Instructions for the task — The answer must be a single number: how many lines of the records below contain "symbol".

Recorded information —
· · · ·

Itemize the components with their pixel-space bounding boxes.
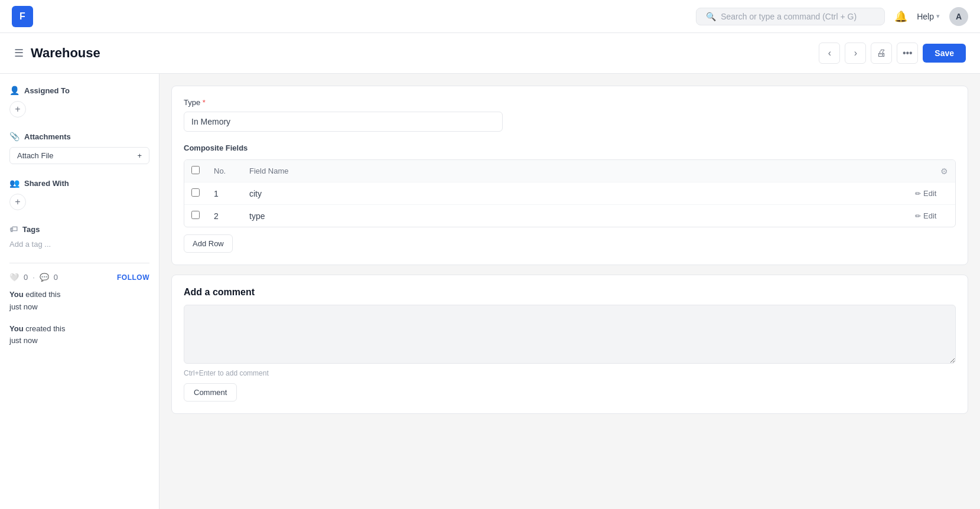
tag-icon: 🏷 (9, 224, 18, 234)
attachments-title: 📎 Attachments (9, 132, 149, 141)
comment-card: Add a comment Ctrl+Enter to add comment … (171, 275, 968, 414)
shared-with-icon: 👥 (9, 178, 19, 188)
table-header-check (184, 160, 207, 182)
attachments-section: 📎 Attachments Attach File + (9, 132, 149, 164)
row-field-name-0: city (242, 182, 908, 205)
row-check-1 (184, 205, 207, 227)
help-chevron-icon: ▾ (936, 12, 940, 20)
activity-section: 🤍 0 · 💬 0 FOLLOW You edited thisjust now… (9, 273, 149, 347)
attach-file-button[interactable]: Attach File + (9, 147, 149, 164)
save-button[interactable]: Save (923, 44, 966, 63)
comment-hint: Ctrl+Enter to add comment (184, 369, 956, 377)
more-options-button[interactable]: ••• (897, 43, 918, 64)
row-checkbox-0[interactable] (191, 188, 200, 197)
help-label: Help (917, 12, 934, 21)
notification-bell-icon[interactable]: 🔔 (894, 10, 907, 23)
composite-fields-table: No. Field Name ⚙ 1 city (184, 160, 955, 227)
main-content: Type * Composite Fields No. (159, 74, 980, 509)
search-bar[interactable]: 🔍 Search or type a command (Ctrl + G) (696, 8, 885, 25)
page-header: ☰ Warehouse ‹ › 🖨 ••• Save (0, 33, 980, 74)
attachment-icon: 📎 (9, 132, 19, 141)
likes-count: 0 (24, 273, 28, 282)
comment-bubble-icon: 💬 (40, 273, 49, 282)
attach-file-label: Attach File (17, 151, 53, 160)
comments-count: 0 (54, 273, 58, 282)
assigned-to-title: 👤 Assigned To (9, 86, 149, 95)
row-no-1: 2 (207, 205, 242, 227)
comment-button[interactable]: Comment (184, 383, 237, 402)
row-edit-1: ✏ Edit (908, 205, 955, 227)
heart-icon: 🤍 (9, 273, 19, 282)
edit-button-0[interactable]: ✏ Edit (915, 189, 948, 198)
comment-input[interactable] (184, 305, 956, 364)
settings-gear-icon[interactable]: ⚙ (940, 167, 948, 176)
tags-title: 🏷 Tags (9, 224, 149, 234)
page-header-right: ‹ › 🖨 ••• Save (819, 43, 966, 64)
prev-button[interactable]: ‹ (819, 43, 840, 64)
add-row-button[interactable]: Add Row (184, 234, 233, 253)
menu-icon[interactable]: ☰ (14, 47, 24, 60)
activity-you-1: You (9, 290, 24, 299)
avatar[interactable]: A (949, 7, 968, 26)
table-header-settings: ⚙ (908, 160, 955, 182)
person-icon: 👤 (9, 86, 19, 95)
follow-button[interactable]: FOLLOW (117, 273, 149, 282)
app-logo[interactable]: F (12, 6, 33, 27)
shared-with-section: 👥 Shared With + (9, 178, 149, 210)
composite-fields-label: Composite Fields (184, 143, 956, 152)
type-input[interactable] (184, 112, 503, 132)
select-all-checkbox[interactable] (191, 166, 200, 174)
print-button[interactable]: 🖨 (871, 43, 892, 64)
activity-you-2: You (9, 324, 24, 333)
row-edit-0: ✏ Edit (908, 182, 955, 205)
table-header-no: No. (207, 160, 242, 182)
add-shared-with-button[interactable]: + (9, 194, 26, 210)
comment-title: Add a comment (184, 287, 956, 298)
row-checkbox-1[interactable] (191, 211, 200, 219)
shared-with-title: 👥 Shared With (9, 178, 149, 188)
edit-pencil-icon-1: ✏ (915, 212, 921, 220)
sidebar: 👤 Assigned To + 📎 Attachments Attach Fil… (0, 74, 159, 509)
top-nav: F 🔍 Search or type a command (Ctrl + G) … (0, 0, 980, 33)
topnav-left: F (12, 6, 33, 27)
attach-plus-icon: + (137, 151, 142, 160)
topnav-right: 🔍 Search or type a command (Ctrl + G) 🔔 … (696, 7, 968, 26)
row-check-0 (184, 182, 207, 205)
table-row: 1 city ✏ Edit (184, 182, 955, 205)
table-row: 2 type ✏ Edit (184, 205, 955, 227)
assigned-to-section: 👤 Assigned To + (9, 86, 149, 118)
search-placeholder: Search or type a command (Ctrl + G) (721, 12, 857, 21)
add-assigned-to-button[interactable]: + (9, 101, 26, 118)
table-header-field-name: Field Name (242, 160, 908, 182)
main-layout: 👤 Assigned To + 📎 Attachments Attach Fil… (0, 74, 980, 509)
dot-separator: · (32, 273, 35, 282)
help-button[interactable]: Help ▾ (917, 12, 940, 21)
edit-button-1[interactable]: ✏ Edit (915, 211, 948, 220)
search-icon: 🔍 (706, 12, 716, 21)
edit-pencil-icon-0: ✏ (915, 190, 921, 198)
row-no-0: 1 (207, 182, 242, 205)
activity-log-item-1: You edited thisjust now (9, 289, 149, 314)
page-header-left: ☰ Warehouse (14, 45, 100, 61)
add-tag-placeholder[interactable]: Add a tag ... (9, 240, 149, 249)
required-star: * (203, 98, 206, 107)
page-title: Warehouse (31, 45, 100, 61)
row-field-name-1: type (242, 205, 908, 227)
type-label: Type * (184, 98, 956, 107)
activity-log-item-2: You created thisjust now (9, 323, 149, 348)
composite-fields-table-wrap: No. Field Name ⚙ 1 city (184, 159, 956, 227)
type-card: Type * Composite Fields No. (171, 86, 968, 265)
sidebar-divider (9, 263, 149, 263)
activity-stats-row: 🤍 0 · 💬 0 FOLLOW (9, 273, 149, 282)
next-button[interactable]: › (845, 43, 866, 64)
tags-section: 🏷 Tags Add a tag ... (9, 224, 149, 249)
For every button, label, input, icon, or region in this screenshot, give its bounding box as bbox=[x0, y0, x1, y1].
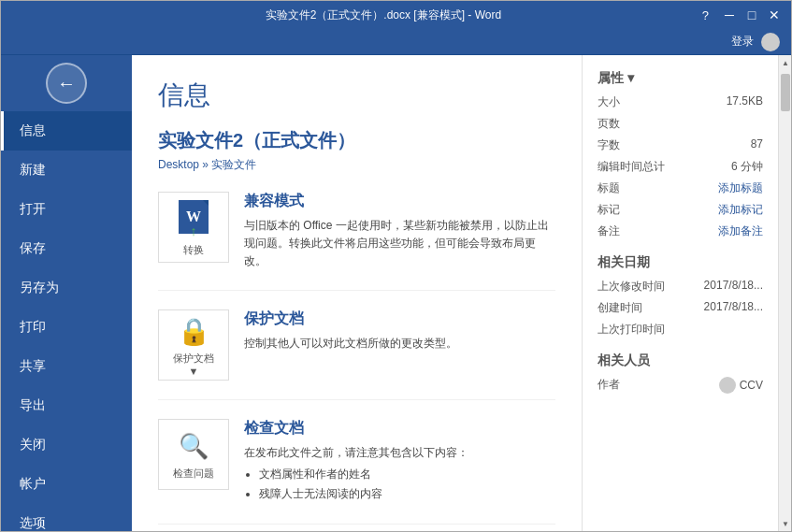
nav-item-share[interactable]: 共享 bbox=[1, 347, 132, 386]
nav-items: 信息 新建 打开 保存 另存为 打印 共享 bbox=[1, 111, 132, 531]
word-window: 实验文件2（正式文件）.docx [兼容模式] - Word ? ─ □ ✕ 登… bbox=[0, 0, 792, 532]
word-icon: W ↑ bbox=[175, 198, 212, 236]
inspect-item-1: 文档属性和作者的姓名 bbox=[259, 466, 555, 483]
author-avatar bbox=[719, 377, 736, 394]
prop-printed-label: 上次打印时间 bbox=[598, 322, 665, 338]
prop-tag-value[interactable]: 添加标记 bbox=[718, 202, 763, 218]
nav-item-close[interactable]: 关闭 bbox=[1, 425, 132, 465]
prop-modified-label: 上次修改时间 bbox=[598, 279, 665, 295]
nav-bottom: 帐户 选项 bbox=[1, 465, 132, 531]
related-dates-title: 相关日期 bbox=[598, 254, 763, 271]
prop-note: 备注 添加备注 bbox=[598, 223, 763, 239]
related-dates-section: 相关日期 上次修改时间 2017/8/18... 创建时间 2017/8/18.… bbox=[598, 254, 763, 338]
prop-edittime-label: 编辑时间总计 bbox=[598, 159, 665, 175]
protect-desc: 控制其他人可以对此文档所做的更改类型。 bbox=[244, 335, 555, 352]
back-button[interactable]: ← bbox=[46, 63, 87, 104]
nav-item-print[interactable]: 打印 bbox=[1, 308, 132, 347]
minimize-button[interactable]: ─ bbox=[720, 6, 739, 24]
doc-title: 实验文件2（正式文件） bbox=[158, 128, 555, 153]
prop-created-value: 2017/8/18... bbox=[704, 300, 763, 316]
protect-title: 保护文档 bbox=[244, 309, 555, 329]
nav-item-export[interactable]: 导出 bbox=[1, 386, 132, 425]
prop-pages-label: 页数 bbox=[598, 116, 663, 132]
inspect-symbol: 🔍 bbox=[179, 432, 209, 461]
prop-author: 作者 CCV bbox=[598, 377, 763, 394]
inspect-desc: 在发布此文件之前，请注意其包含以下内容： 文档属性和作者的姓名 残障人士无法阅读… bbox=[244, 444, 555, 504]
prop-title: 标题 添加标题 bbox=[598, 180, 763, 196]
prop-pages: 页数 bbox=[598, 116, 763, 132]
protect-content: 保护文档 控制其他人可以对此文档所做的更改类型。 bbox=[244, 309, 555, 352]
nav-item-options[interactable]: 选项 bbox=[1, 504, 132, 531]
inspect-button[interactable]: 🔍 检查问题 bbox=[158, 419, 229, 490]
close-button[interactable]: ✕ bbox=[765, 6, 784, 24]
prop-created: 创建时间 2017/8/18... bbox=[598, 300, 763, 316]
attributes-section: 属性 ▾ 大小 17.5KB 页数 字数 87 编辑时间总计 bbox=[598, 70, 763, 239]
scroll-up-button[interactable]: ▲ bbox=[779, 55, 791, 70]
inspect-item-2: 残障人士无法阅读的内容 bbox=[259, 485, 555, 503]
related-people-section: 相关人员 作者 CCV bbox=[598, 352, 763, 394]
compatibility-title: 兼容模式 bbox=[244, 192, 555, 211]
help-button[interactable]: ? bbox=[702, 8, 709, 22]
prop-modified-value: 2017/8/18... bbox=[704, 279, 763, 295]
nav-item-info[interactable]: 信息 bbox=[1, 111, 132, 151]
nav-item-saveas[interactable]: 另存为 bbox=[1, 268, 132, 308]
protect-button[interactable]: 🔒 保护文档 ▼ bbox=[158, 309, 229, 381]
prop-note-value[interactable]: 添加备注 bbox=[718, 223, 763, 239]
sidebar: ← 信息 新建 打开 保存 另存为 打印 bbox=[1, 55, 132, 531]
nav-item-new[interactable]: 新建 bbox=[1, 151, 132, 190]
prop-words: 字数 87 bbox=[598, 137, 763, 153]
scroll-down-button[interactable]: ▼ bbox=[779, 516, 791, 531]
prop-edittime: 编辑时间总计 6 分钟 bbox=[598, 159, 763, 175]
scroll-handle[interactable] bbox=[781, 74, 790, 111]
inspect-content: 检查文档 在发布此文件之前，请注意其包含以下内容： 文档属性和作者的姓名 残障人… bbox=[244, 419, 555, 506]
prop-size: 大小 17.5KB bbox=[598, 94, 763, 110]
prop-edittime-value: 6 分钟 bbox=[731, 159, 763, 175]
nav-item-account[interactable]: 帐户 bbox=[1, 465, 132, 504]
title-bar: 实验文件2（正式文件）.docx [兼容模式] - Word ? ─ □ ✕ bbox=[1, 1, 791, 29]
prop-words-value: 87 bbox=[751, 137, 763, 153]
convert-label: 转换 bbox=[183, 243, 204, 257]
protect-label: 保护文档 ▼ bbox=[173, 352, 214, 377]
inspect-label: 检查问题 bbox=[173, 467, 214, 481]
prop-author-label: 作者 bbox=[598, 377, 663, 394]
prop-note-label: 备注 bbox=[598, 223, 663, 239]
prop-tag-label: 标记 bbox=[598, 202, 663, 218]
nav-item-save[interactable]: 保存 bbox=[1, 229, 132, 268]
window-title: 实验文件2（正式文件）.docx [兼容模式] - Word bbox=[65, 7, 702, 23]
restore-button[interactable]: □ bbox=[742, 6, 761, 24]
info-main: 信息 实验文件2（正式文件） Desktop » 实验文件 W ↑ bbox=[132, 55, 582, 531]
lock-icon: 🔒 bbox=[175, 312, 212, 350]
login-bar: 登录 bbox=[1, 29, 791, 55]
prop-modified: 上次修改时间 2017/8/18... bbox=[598, 279, 763, 295]
content-area: 信息 实验文件2（正式文件） Desktop » 实验文件 W ↑ bbox=[132, 55, 791, 531]
page-title: 信息 bbox=[158, 78, 555, 113]
back-arrow-icon: ← bbox=[57, 73, 76, 94]
prop-size-label: 大小 bbox=[598, 94, 663, 110]
attributes-title[interactable]: 属性 ▾ bbox=[598, 70, 763, 87]
prop-title-label: 标题 bbox=[598, 180, 663, 196]
related-people-title: 相关人员 bbox=[598, 352, 763, 369]
compatibility-card: W ↑ 转换 兼容模式 与旧版本的 Office 一起使用时，某些新功能被禁用，… bbox=[158, 192, 555, 291]
compatibility-desc: 与旧版本的 Office 一起使用时，某些新功能被禁用，以防止出现问题。转换此文… bbox=[244, 217, 555, 271]
prop-created-label: 创建时间 bbox=[598, 300, 663, 316]
prop-tag: 标记 添加标记 bbox=[598, 202, 763, 218]
nav-item-open[interactable]: 打开 bbox=[1, 190, 132, 229]
title-controls: ? ─ □ ✕ bbox=[702, 6, 784, 24]
inspect-icon: 🔍 bbox=[175, 427, 212, 465]
prop-author-value: CCV bbox=[719, 377, 763, 394]
user-avatar bbox=[761, 33, 780, 51]
inspect-card: 🔍 检查问题 检查文档 在发布此文件之前，请注意其包含以下内容： 文档属性和作者… bbox=[158, 419, 555, 525]
prop-title-value[interactable]: 添加标题 bbox=[718, 180, 763, 196]
doc-path: Desktop » 实验文件 bbox=[158, 157, 555, 173]
scrollbar: ▲ ▼ bbox=[778, 55, 791, 531]
doc-path-text: Desktop » 实验文件 bbox=[158, 158, 256, 171]
properties-sidebar: 属性 ▾ 大小 17.5KB 页数 字数 87 编辑时间总计 bbox=[582, 55, 778, 531]
lock-symbol: 🔒 bbox=[178, 316, 210, 347]
inspect-list: 文档属性和作者的姓名 残障人士无法阅读的内容 bbox=[244, 466, 555, 503]
prop-printed: 上次打印时间 bbox=[598, 322, 763, 338]
word-icon-box: W ↑ bbox=[179, 200, 209, 234]
up-arrow-icon: ↑ bbox=[191, 224, 197, 239]
convert-button[interactable]: W ↑ 转换 bbox=[158, 192, 229, 263]
login-button[interactable]: 登录 bbox=[731, 34, 754, 50]
prop-size-value: 17.5KB bbox=[727, 94, 763, 110]
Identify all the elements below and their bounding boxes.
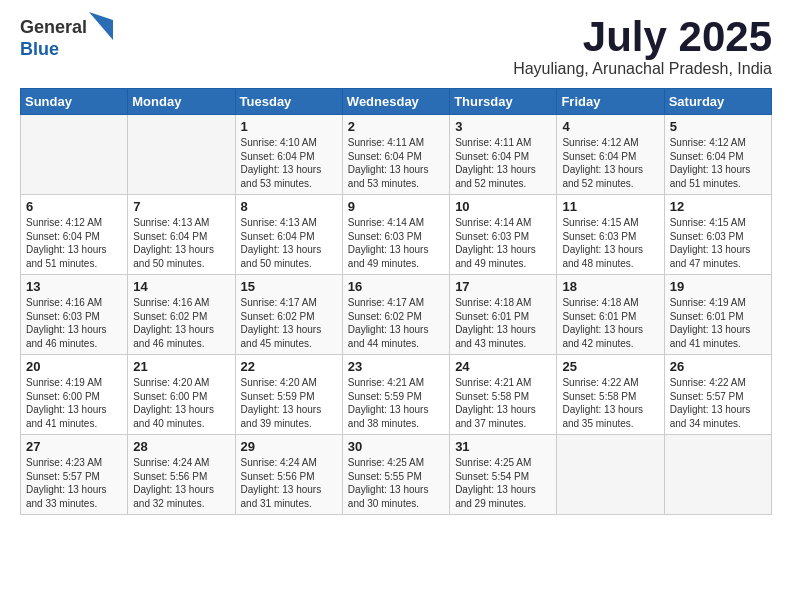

· · · ·

Exercise result — 2